Our local surroundings could be made into a dense volume of self-replicating computronium hosting as many bare-minimum sapients as possible, but only a few people here would argue that it's morally imperative to carry that out to full term.
Another difference is that the mature sapient has typically specified, or would specify, that it should be reinstated in advance, and works within the framework of society. If the baby survives any sort of abuse it undergoes until it is sapient, then it might be entitled to some damages, but until then, it lacks self-ownership and is susceptible to destruction by its possessors.
Or is the convention against discussing politics here silly?
I propose a test. I'm going to try to lay down some rules on voting on comments for the test here (not that I can force anybody to abide by them):
1.) Top-level comments should introduce arguments (or ridicule me and/or this test); responses should be responses to those arguments.
2.) Upvote and downvote based on whether or not you find an argument convincing in the context in which it was raised. This means if it's a good argument against the argument it is responding to, not whether or not there's a good/obvious counterargument to it; if you have a good counterargument, raise it. If it's a convincing argument, and the counterargument is also convincing, upvote both. If both arguments are unconvincing, downvote both.

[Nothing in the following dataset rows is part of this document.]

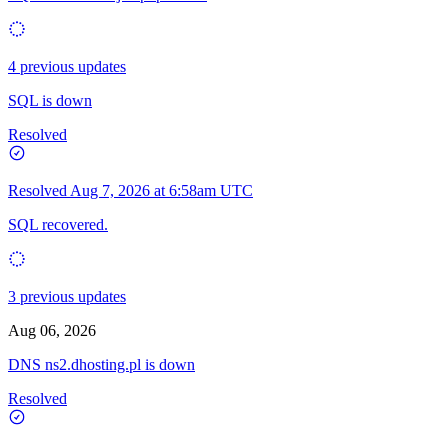
4 previous updates
SQL is down
Resolved
Resolved
Aug 7, 2026 at 6:58am UTC
SQL recovered.
3 previous updates
Aug 06, 2026
DNS ns2.dhosting.pl is down
Resolved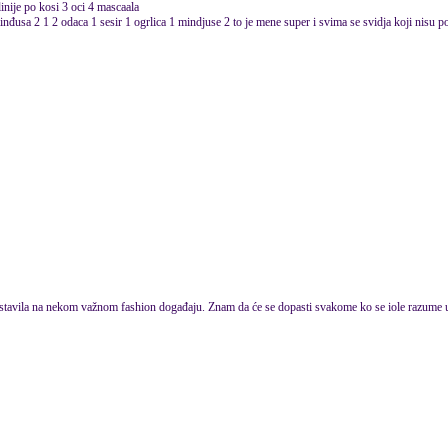
inije po kosi 3 oci 4 mascaala
inđusa 2 1 2 odaca 1 sesir 1 ogrlica 1 mindjuse 2 to je mene super i svima se svidja koji nisu po
 stavila na nekom važnom fashion događaju. Znam da će se dopasti svakome ko se iole razume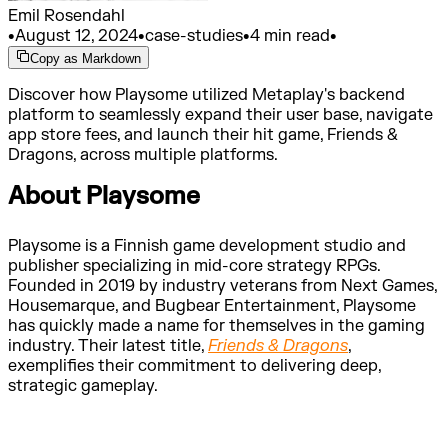
Emil Rosendahl
•
August 12, 2024
•
case-studies
•
4 min read
•
Copy as Markdown
Discover how Playsome utilized Metaplay's backend
platform to seamlessly expand their user base, navigate
app store fees, and launch their hit game, Friends &
Dragons, across multiple platforms.
About Playsome
Playsome is a Finnish game development studio and
publisher specializing in mid-core strategy RPGs.
Founded in 2019 by industry veterans from Next Games,
Housemarque, and Bugbear Entertainment, Playsome
has quickly made a name for themselves in the gaming
industry. Their latest title,
Friends & Dragons
,
exemplifies their commitment to delivering deep,
strategic gameplay.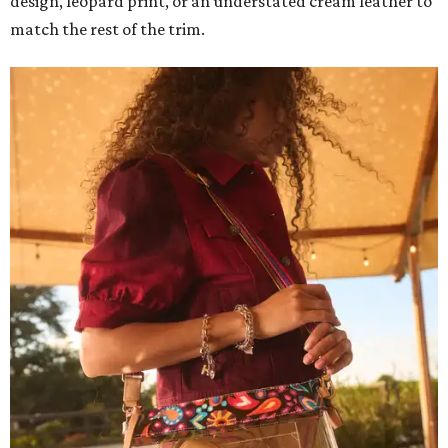
design, leopard print, or an understated cream leather to
match the rest of the trim.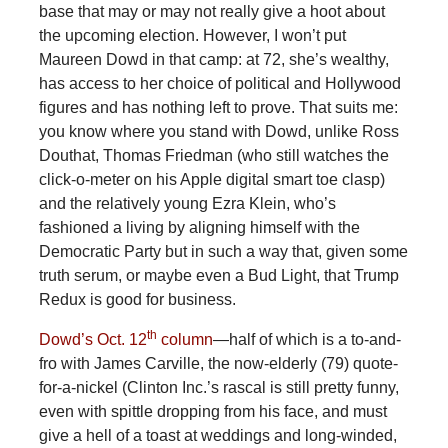
base that may or may not really give a hoot about
the upcoming election. However, I won’t put
Maureen Dowd in that camp: at 72, she’s wealthy,
has access to her choice of political and Hollywood
figures and has nothing left to prove. That suits me:
you know where you stand with Dowd, unlike Ross
Douthat, Thomas Friedman (who still watches the
click-o-meter on his Apple digital smart toe clasp)
and the relatively young Ezra Klein, who’s
fashioned a living by aligning himself with the
Democratic Party but in such a way that, given some
truth serum, or maybe even a Bud Light, that Trump
Redux is good for business.
th
Dowd’s Oct. 12
column
—half of which is a to-and-
fro with James Carville, the now-elderly (79) quote-
for-a-nickel (Clinton Inc.’s rascal is still pretty funny,
even with spittle dropping from his face, and must
give a hell of a toast at weddings and long-winded,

3.) Try not to downvote particular comments excessively, if they're legitimate lines of argument. A faulty line of argument provides opportunity for rebuttal, and so for our test has value even then; that is, I want some faulty lines of argument here. If you disagree, please downvote me, instead of the faulty comments, because this post is what you want less of, not those comments. This necessarily implies, for balance, that we not excessively upvote comments. I'd suggest fairly arbitrary limits of 3/-3?
Edit: 4.) A single argument per comment would be ideal; as MixedNuts points out here, it's otherwise hard to distinguish between one good and one bad argument, which makes the upvoting/downvoting difficult to evaluate. (My apologies about missing this, folks.)
I'm going to try really hard not to get personally involved, except to lay down a leading comment posing an argument against abortion, a position I don't hold, for the record. The core of the argument isn't disingenuous, and I hold that this argument is true, it just doesn't lead to my opposing abortion. I do not hold the moral axiom by which I extend the basic argument to argue against abortion, however; I'm playing the devil's advocate to try to help me from getting sucked into the argument while providing an initial point of discussion.
Which leads me to the next point: If you see a hole in an argument, even if it's an argument for a perspective you agree with, poke through it. The goal is to see whether we can have a constructive political argument here.
The fact that this is a test, and known to be a test, means this isn't a blind study. Uh, try to act as if you're not being tested?
After it's gone on a little while, if this post hasn't been hopelessly downvoted and ridiculed (and thus the premise and test discarded as undesirable to begin with), we can put up a poll to see whether people found the political debates helpful, not helpful, and so on.